The final chapter begins with a fragment of text that, again, like Lovecraft enjoyed doing, could only hint at in words what the writer had experienced with his eyes. The story is from a Dr. Matheson, apparently describing a body he had been called in to look at.

          I saw the form waver from sex to sex, dividing itself from itself, and then again reunited. Then I
          saw the body descend to the beasts whence it ascended, and that which was on the heights go
          down to the depths, even to the abyss of all being. The principle of life, which makes organism,
          always remained, while the outward form changed . . . as a horrible and unspeakable shape,
          neither man nor beast, was changed into human form, there came finally death

The fragment is part of a letter from Clarke to Dr. Raymond, telling about what he and Villiers had witnessed along with the doctor after Helen killed herself. Clarke goes on to wrap the story up by hinting at what Helen had done in the woods. But it’s the return letter from Raymond that provides the chilling conclusion, as he gives the true identity of Helen.

At the time it was published Machen managed to achieve accolades of sorts, with the general press severely criticizing the story as being too horrific and suggestively sexual, tantamount to a badge of honor for a writer of the macabre. Of course H.P. Lovecraft was a huge fan of the story, saying, “No one could begin to describe the cumulative suspense and ultimate horror with which every paragraph abounds.” But he was just as conscious of how far belief must be suspended in telling a story of this nature, much as he would have to do in his own work. “Melodrama is undeniably present, and coincidence is stretched to a length which appears absurd upon analysis; but in the malign witchery of the tale as a whole these trifles are forgotten, and the sensitive reader reaches the end with an appreciative shudder.” Ultimately it’s the structure here that is so compelling. It’s a lengthy story, but nothing is really superfluous. All of the pieces of the mystery gradually fall into place along the way, and the reader’s own calculations and predictions are used to fill in the rest of the tale.

There are a couple of unique aspects to the story, one being that the character of Helen is never really part of the plot, as such.

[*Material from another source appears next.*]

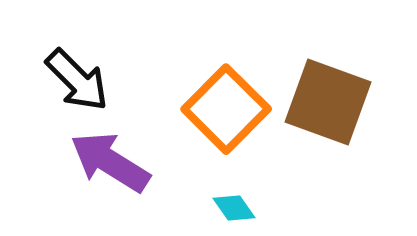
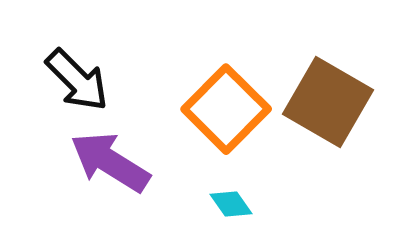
brown square: rotated 10 degrees clockwise
cyan diamond: moved 3 px left, 4 px up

That is because everything in the story is reported by someone else rather than having the reader experience it along with the narrator. Again, this is what connects the story to Peter Straub’s Ghost Story, for which Machen’s work must have been an inspiration. Straub used the idea of a woman who went after men and destroyed their lives, but took it across generations. He even had his protagonists sit around and tell ghost stories in their Chowder Society. Much has been written about Machen’s story but those detailed analyses tend to lose track of the point. Dr. Raymond created a portal for evil to come into this world when he operated on Mary, similar to what Lovecraft would write about his entire career. Part of Machen’s genius was to combine sex with the horrific, a perfect combination for Victorian readers. But the story is still impressive today in the way that it gradually unfolds its horrors for the reader. As such, “The Great God Pan” remains a classic for good reason.